Leviticus Chapter 25 Second Continued

Verses 39-55: The principles for dealing with slavery are laid out.

Verses 39-46: The enslavement of a fellow Hebrew (“brethren”), was to be rare; if servitude was unavoidable, it was to be handled with grace and kindness, treating that individual as a hired worker rather than as a “slave”. Gentile slaves (“strangers”), were exempt from the restrictions detailed here, so they could be enslaved for life and inherited as “property”.

Leviticus 25:39 "And if thy brother [that dwelleth] by thee be waxen poor, and be sold unto thee; thou shalt not compel him to serve as a bondservant:"

The above laws and instructions seem designed to prevent such extreme poverty as obliged to what follows. Namely, a brother being sold either to an Israelite or to a stranger, by relieving his wants or lending him money. But when these were insufficient to support him, and keep him from sinking into the lowest state of distress and misery, then he was obliged to be sold, as follows.

"And be sold unto thee": Either by himself, being ready to starve and perish, or by the Sanhedrim, having stolen something, as Aben Ezra observes.

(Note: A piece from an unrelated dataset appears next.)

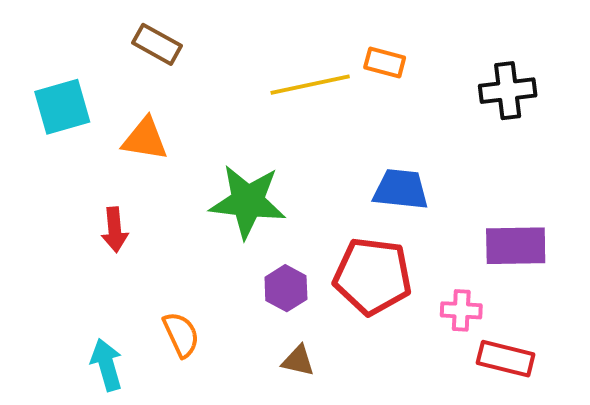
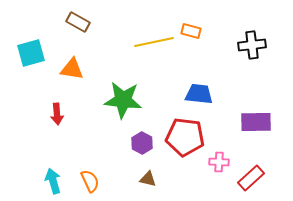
pink cross: (461, 310) -> (219, 162), moved
orange semicircle: (181, 335) -> (90, 181), moved
red rectangle: (506, 359) -> (251, 178), turned -56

In such a case the civil magistrate had a power of selling a man (Exodus 22:3).

"Thou shall not compel him to serve as a bondservant": Such as were Heathens, and bought of them, or taken in war and made slaves of. But an Israelite sold was not to serve as they, either with respect to matter or manner, or time of service. Such as were bondmen were put to the hardest service, the greatest drudgery, as well as what was mean and reproachful, and were used in the most rigorous and despotic manner. And were obliged to serve for ever, and were never released. But a brother, an Israelite, sold to another through extreme poverty, was not to be put to any low, mean, base, and disgraceful service. By which it would be known that he was a servant, as Jarchi notes. Such as to carry his master's vessels or instruments after him to the bath, or to unloose his shoes. But, as the same writer observes, he was to be employed in the business of the farm, or in some handicraft work. And was to be kindly and gently used, rather as a brother than a servant, and to be freed in the year of jubilee.

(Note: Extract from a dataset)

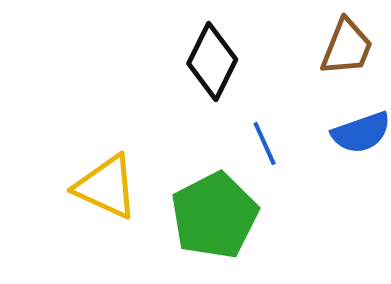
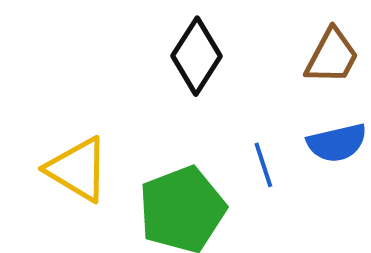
blue line: (265, 143) -> (263, 165), moved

Leviticus 25:40 "[But] as a hired servant, [and] as a sojourner, he shall be with thee, [and] shall serve thee unto the year of jubilee:"

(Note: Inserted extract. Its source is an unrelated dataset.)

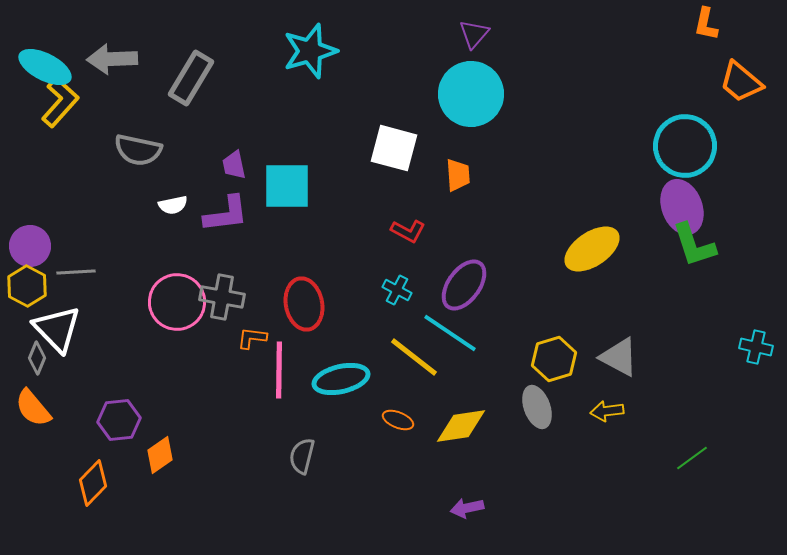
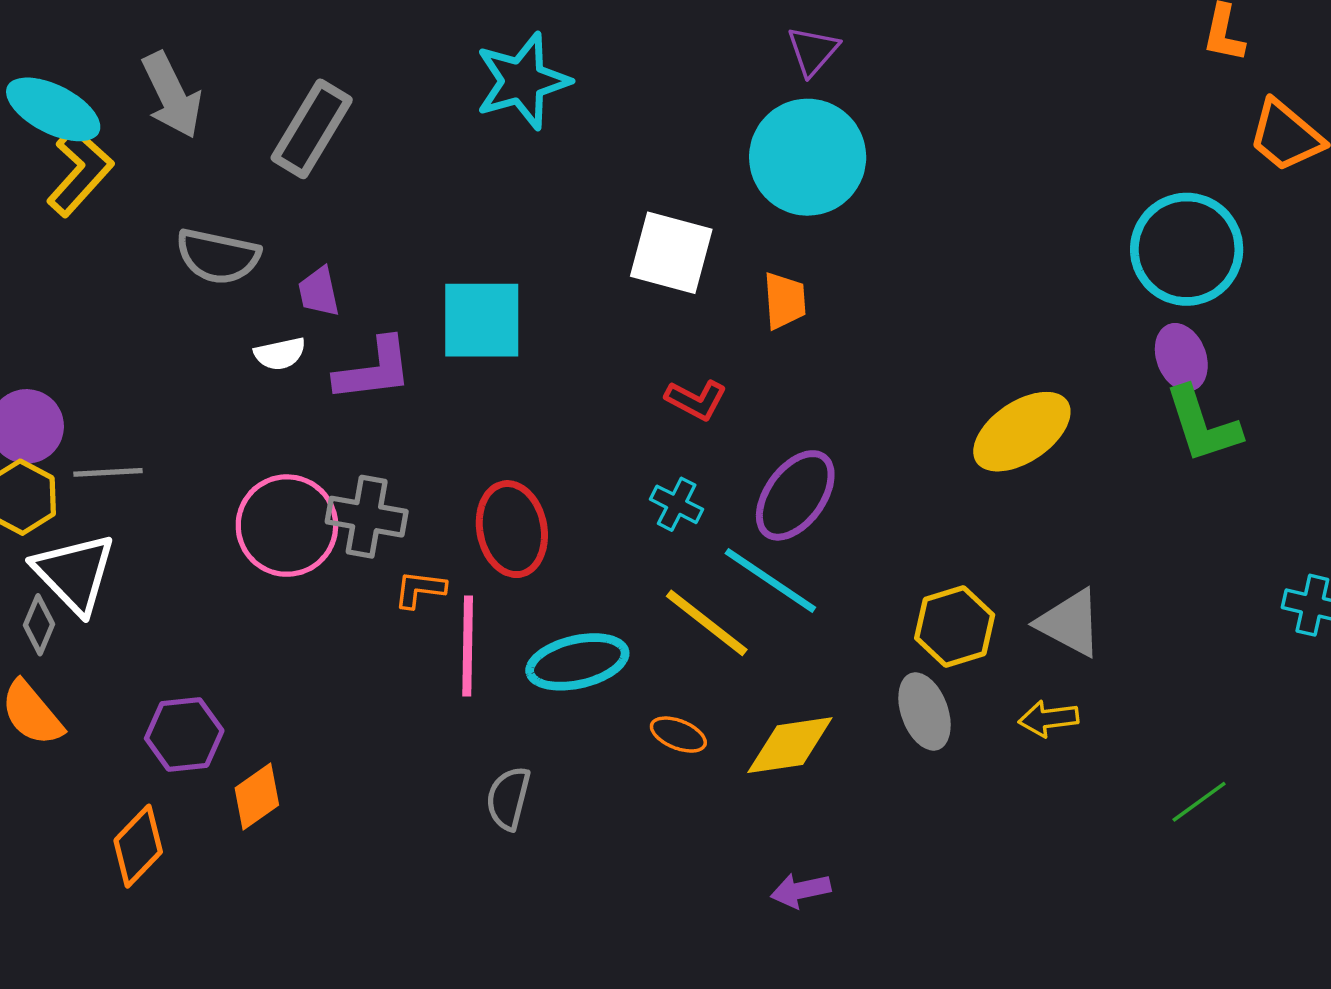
gray arrow: (112, 59) -> (172, 95), turned -114
purple trapezoid: (234, 165) -> (319, 292), moved
purple ellipse: (682, 207) -> (1181, 357), size x0.7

Who is hired by the day, or month, or year. And, when his time is up, receives his wages and goes where he pleases. And while a servant is not under such despotic power and government as a slave is.

"And as a sojourner": An inmate, one that dwells in part of a man's house, or boards and lodges with him, and whom he treats in a kind and familiar manner. Rather like one of his own family than otherwise.

"He shall be with thee": As under the above characters, and used as such. This the Jews refer to food and drink, and other things, as they do (Deut. 15:16). And say that a master might not eat fine bread, and his servant bread of bran. Nor drink old wine, and his servant new. Nor sleep on soft pillows and bedding, and his servant on straw. Hence, they say, he that gets himself a Hebrew servant is as if he got himself a master.

"And shall serve thee unto the year of the jubilee": And no longer; for if the year of jubilee came before the six years were expired for which he sold himself. The jubilee set him free, as Jarchi observes. Nay, if be sold himself for ten or twenty years, and that but one year before the jubilee, it set him free, as Maimonides says.

Whether you are for slavery or not, does not enter into this lesson. At the time this was written, it was the practice to have slaves. We see from the verse above, that Hebrews who were sold into slavery to their Hebrew brothers, were to be treated as brothers. They were not to be treated like the Roman slaves or the Egyptian slaves. In this God is reminding them that all men are His. The Hebrew would serve up to seven years, or if jubilee occurred earlier, they were freed at jubilee. Not only were they freed from slavery, but their land was returned to them as well. They would be back on equal footing at jubilee.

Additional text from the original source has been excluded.